Interview with Farid Eslam about Yallah! Underground
by Magda Španihelová
You kept going back to the Middle East and Africa for more than two years to take in the local underground music scene. How did the Arab Spring events affect the perception of music, did the local underground scene manage to rise closer to the surface?
Thanks to the Arab Spring, underground music in the Middle East definitely got out to a much broader audience. A lot of young Arabs no longer want to listen to the same old songs on love and search for something more meaningful in arts, which they find with alternative artists who aren't afraid to voice their frustration in their work. Many of these alternative artists have taken active part in the rallies and other events related to the revolution, which provided a certain platform for them.
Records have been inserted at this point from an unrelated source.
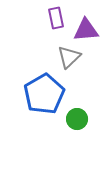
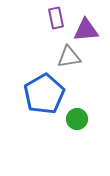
gray triangle: rotated 35 degrees clockwise
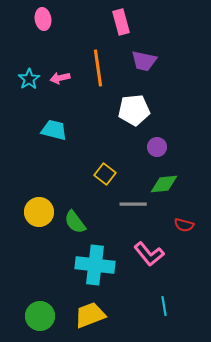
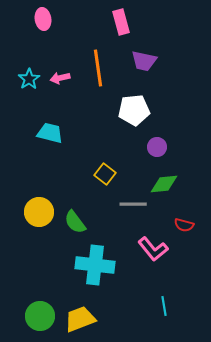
cyan trapezoid: moved 4 px left, 3 px down
pink L-shape: moved 4 px right, 5 px up
yellow trapezoid: moved 10 px left, 4 px down
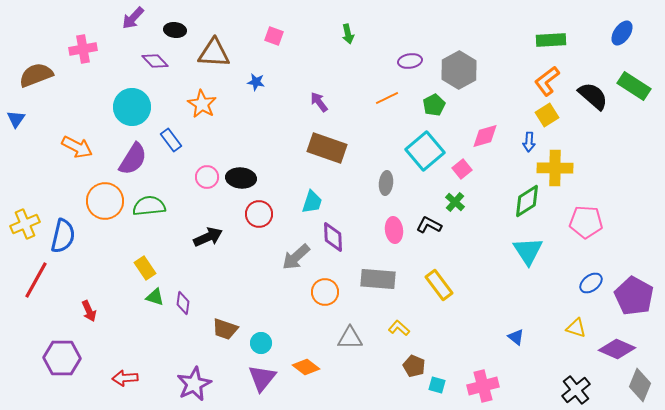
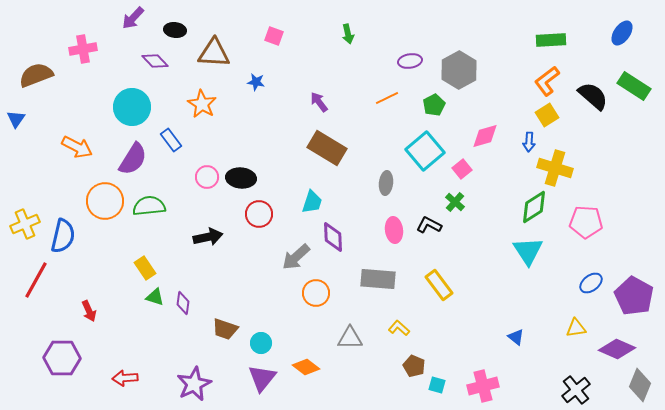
brown rectangle at (327, 148): rotated 12 degrees clockwise
yellow cross at (555, 168): rotated 16 degrees clockwise
green diamond at (527, 201): moved 7 px right, 6 px down
black arrow at (208, 237): rotated 12 degrees clockwise
orange circle at (325, 292): moved 9 px left, 1 px down
yellow triangle at (576, 328): rotated 25 degrees counterclockwise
And, of course, you'll find a lot of artists now whose work didn't really carry any political or social relevance prior to the revolution but who are now trying to join the bandwagon.
How did you get access to the musicians and artists? Did you know any of them before the shoot? Did any locals help you on the spot?
We first did a thorough research and contacted people whom I'd already known (I have worked in the area since 2007). A few contacts would then open the door to many other artists and institutions. We got around pretty much on our own once we were there but we had great production support in Egypt from our partners at Birthmark Films. And a number of institutions helped us out with accommodations, for example, the Lebanese Ministry of Tourism, the Goethe Institut in Alexandria, and the Royal Film Commission and the Safar Fund in Jordan.
When did you go there for the last time? What was the atmosphere like in the capitals? Has the enthusiasm waned?
Our last trip was in early December, we went to Cairo and then to a number of places in Europe. It was a huge difference compared to our previous trip in October 2010. On the one hand you felt this incredible hope and creative energy. People felt they were finally able to take control of their own lives and take part in building a new Egypt. A lot of new projects in music and theatre were cropping up... On the other hand you also felt a great deal of uncertainty and paranoia. People aren't sure about the future, they feel like certain political forces are trying to take over. There's a lot of chaos and violence in the streets. People fear that foreign powers (USA, Israel and Europe being the usual suspects) are trying to manipulate Egypt. In some parts of the city, it wasn't too easy to walk around with a camera, unlike last year when it wasn't exactly legal but no one cared. This time, even ordinary people were yelling at us, which was an expression of such paranoia.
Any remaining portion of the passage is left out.